**WORK INSTRUCTIONS**
Check every line of the entries for the string "Osaka" and return the ones that contain it.

**DATA SHOWN**
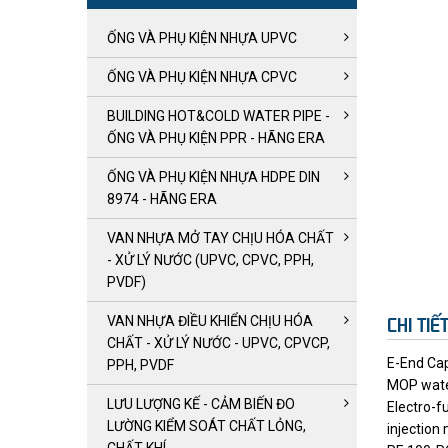
ỐNG VÀ PHỤ KIỆN NHỰA UPVC
ỐNG VÀ PHỤ KIỆN NHỰA CPVC
BUILDING HOT&COLD WATER PIPE -
ỐNG VÀ PHỤ KIỆN PPR - HÃNG ERA
ỐNG VÀ PHỤ KIỆN NHỰA HDPE DIN
8974 - HÃNG ERA
VAN NHỰA MỞ TAY CHỊU HÓA CHẤT
- XỬ LÝ NƯỚC (UPVC, CPVC, PPH,
PVDF)
VAN NHỰA ĐIỀU KHIỂN CHỊU HÓA
CHI TI
CHẤT - XỬ LÝ NƯỚC - UPVC, CPVCP,
E-End Ca
PPH, PVDF
MOP wate
LƯU LƯỢNG KẾ - CẢM BIẾN ĐO
Electro-f
LƯỜNG KIỂM SOÁT CHẤT LỎNG,
injection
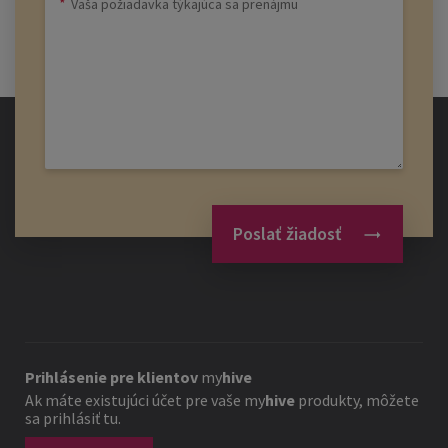
Poslať žiadosť
Prihlásenie pre klientov
my
hive
Ak máte existujúci účet pre vaše
my
hive
produkty, môžete
sa prihlásiť tu.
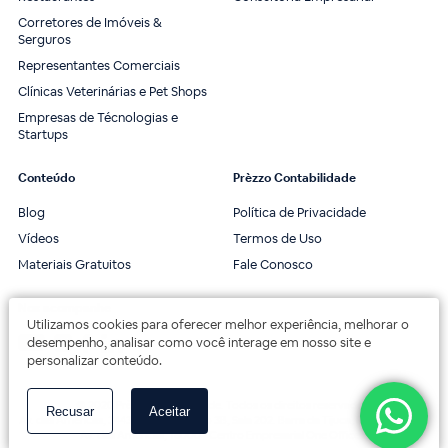
Corretores de Imóveis &
Serguros
Representantes Comerciais
Clínicas Veterinárias e Pet Shops
Empresas de Técnologias e
Startups
Conteúdo
Prèzzo Contabilidade
Blog
Política de Privacidade
Vídeos
Termos de Uso
Materiais Gratuitos
Fale Conosco
Nos acompanhe
Utilizamos cookies para oferecer melhor experiência, melhorar o
desempenho, analisar como você interage em nosso site e
personalizar conteúdo.
© 2020 Prèzzo Contabilidade. Todos os direitos reservados.
Recusar
Aceitar
Av. das Américas, 3443, 2º andar, Bloco 3B, Sala 202. Barra da Tijuca, Rio de Janeiro.
Av. das Américas, 18000 - Centro Empresarial One Offices.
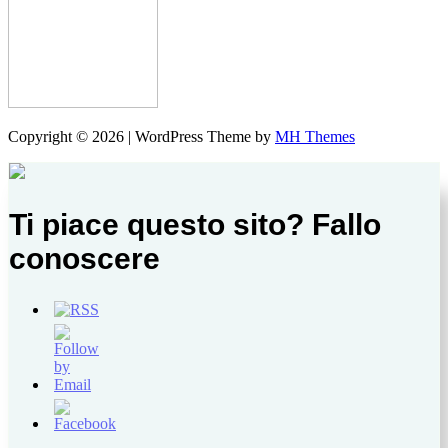
Copyright © 2026 | WordPress Theme by
MH Themes
Ti piace questo sito? Fallo
conoscere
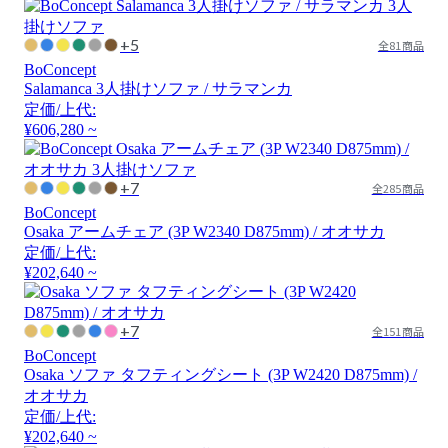
+5
全81商品
BoConcept
Salamanca 3人掛けソファ / サラマンカ
定価/上代:
¥606,280 ~
+7
全285商品
BoConcept
Osaka アームチェア (3P W2340 D875mm) / オオサカ
定価/上代:
¥202,640 ~
+7
全151商品
BoConcept
Osaka ソファ タフティングシート (3P W2420 D875mm) /
オオサカ
定価/上代:
¥202,640 ~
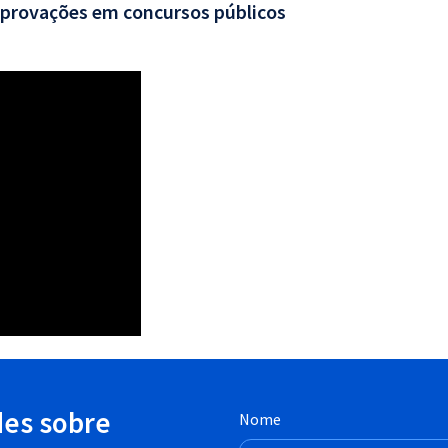
aprovações em concursos públicos
des sobre
Nome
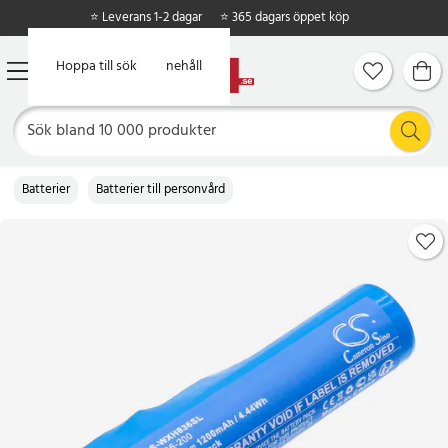
⭐ Leverans 1-2 dagar
⭐ 365 dagars öppet köp
Hoppa till huvudinnehåll
Hoppa till sök
Batterier
Batterier till personvård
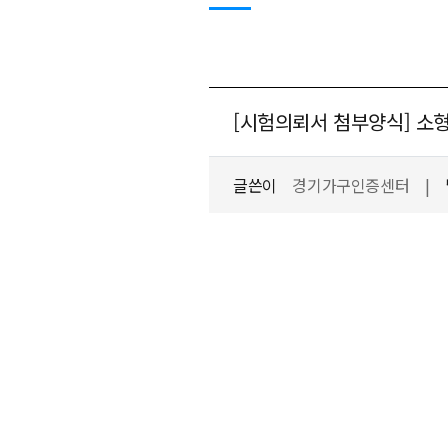
[시험의뢰서 첨부양식] 소
글쓴이
경기가구인증센터
|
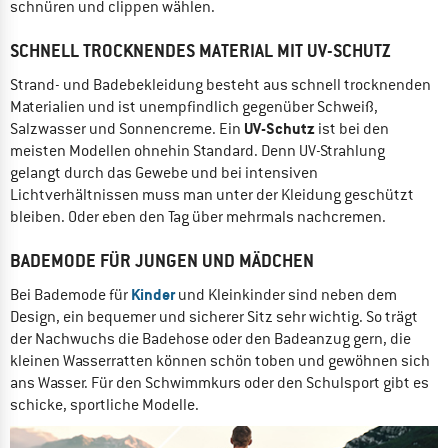
schnüren und clippen wählen.
SCHNELL TROCKNENDES MATERIAL MIT UV-SCHUTZ
Strand- und Badebekleidung besteht aus schnell trocknenden
Materialien und ist unempfindlich gegenüber Schweiß,
UV-Schutz
Salzwasser und Sonnencreme. Ein
ist bei den
meisten Modellen ohnehin Standard. Denn UV-Strahlung
gelangt durch das Gewebe und bei intensiven
Lichtverhältnissen muss man unter der Kleidung geschützt
bleiben. Oder eben den Tag über mehrmals nachcremen.
BADEMODE FÜR JUNGEN UND MÄDCHEN
Kinder
Bei Bademode für
und Kleinkinder sind neben dem
Design, ein bequemer und sicherer Sitz sehr wichtig. So trägt
der Nachwuchs die Badehose oder den Badeanzug gern, die
kleinen Wasserratten können schön toben und gewöhnen sich
ans Wasser. Für den Schwimmkurs oder den Schulsport gibt es
schicke, sportliche Modelle.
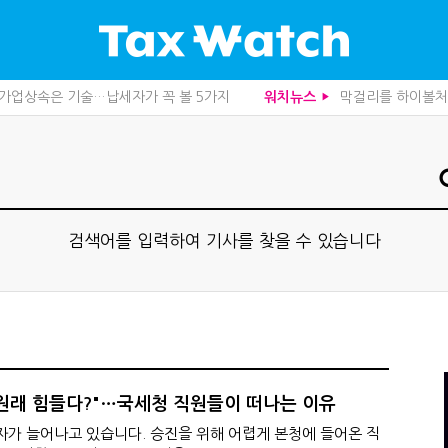
, 가업상속은 기술…납세자가 꼭 볼 5가지
막걸리를 하이볼처럼
워치뉴스
▶
관세청이 몇분 만에 찾아낸 비결은?
트럼프 관세는 끝
도 불안…1주택자 세 부담 어떻게 달라질까
더존비즈온, 개발 
니라 공급망을 본다
중앙정부 돈으로만 
산다…지자체도 '경영'의 시대
영세 전통주 업체
사로 답한 임광현 국세청장
미국 301조 新관
관 첫 선정…243개 지방정부 분석
전자담배 통관, 이
가 본 가업상속공제 개편 우려
1주택자도 양도세 
검색어를 입력하여 기사를 찾을 수 있습니다
사업모델 흔들린다"
"어떤 건물을 팔
세 추징 부른 '3가지 실수'
10년 실거주도 불
문가 임종수 세무사 영입
함께 찾은 체납자 
청이 K-푸드 꺼낸 까닭
수상한 업체 1분 만
무사회 진단, 왜
기업 AI 준비 수준
…환급 플랫폼 수익성 악화될까
집 한 채 팔고 2
래소까지 샅샅이 본다
상속·증여세 조사,
 미신고 제보에 포상금
개정 세무사법 단속
 원래 힘들다?"…국세청 직원들이 떠나는 이유
 깎아준다
반도체·AI로봇 국
주택 세금 '실거주' 중심으로
배달라이더 원천징
자가 늘어나고 있습니다. 승진을 위해 어렵게 본청에 들어온 직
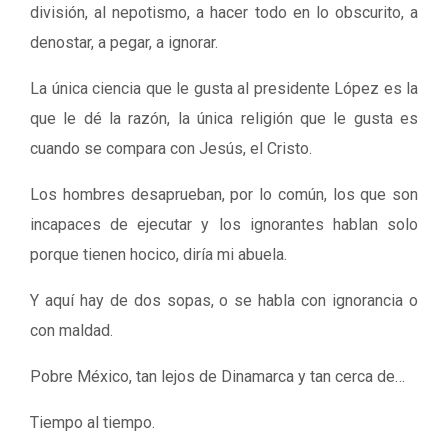
división, al nepotismo, a hacer todo en lo obscurito, a
denostar, a pegar, a ignorar.
La única ciencia que le gusta al presidente López es la
que le dé la razón, la única religión que le gusta es
cuando se compara con Jesús, el Cristo.
Los hombres desaprueban, por lo común, los que son
incapaces de ejecutar y los ignorantes hablan solo
porque tienen hocico, diría mi abuela.
Y aquí hay de dos sopas, o se habla con ignorancia o
con maldad.
Pobre México, tan lejos de Dinamarca y tan cerca de…
Tiempo al tiempo.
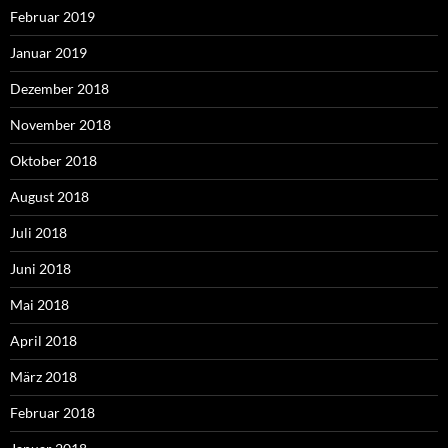
Februar 2019
Januar 2019
Dezember 2018
November 2018
Oktober 2018
August 2018
Juli 2018
Juni 2018
Mai 2018
April 2018
März 2018
Februar 2018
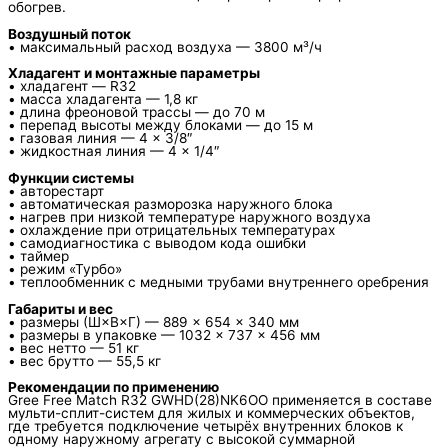
обогрев.
Воздушный поток
• максимальный расход воздуха — 3800 м³/ч
Хладагент и монтажные параметры
• хладагент — R32
• масса хладагента — 1,8 кг
• длина фреоновой трассы — до 70 м
• перепад высоты между блоками — до 15 м
• газовая линия — 4 × 3/8″
• жидкостная линия — 4 × 1/4″
Функции системы
• авторестарт
• автоматическая разморозка наружного блока
• нагрев при низкой температуре наружного воздуха
• охлаждение при отрицательных температурах
• самодиагностика с выводом кода ошибки
• таймер
• режим «Турбо»
• теплообменник с медными трубами внутреннего оребрения
Габариты и вес
• размеры (Ш×В×Г) — 889 × 654 × 340 мм
• размеры в упаковке — 1032 × 737 × 456 мм
• вес нетто — 51 кг
• вес брутто — 55,5 кг
Рекомендации по применению
Gree Free Match R32 GWHD(28)NK6OO применяется в составе
мульти-сплит-систем для жилых и коммерческих объектов,
где требуется подключение четырёх внутренних блоков к
одному наружному агрегату с высокой суммарной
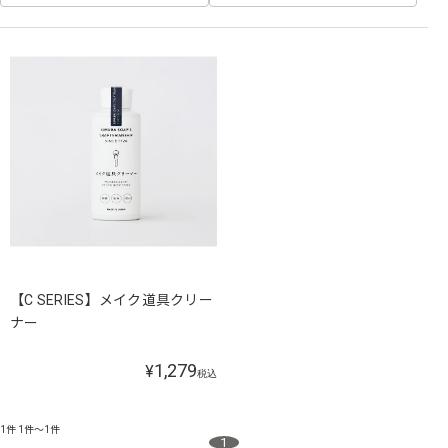
【C SERIES】メイク道具クリー
ナー
1,279
¥
税込
1件
1件～1件
1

**COMPLETED TASK**
Osaka アームチェア (3P W2340 D875mm) / オオサカ
Osaka ソファ タフティングシート (3P W2420 D875mm) /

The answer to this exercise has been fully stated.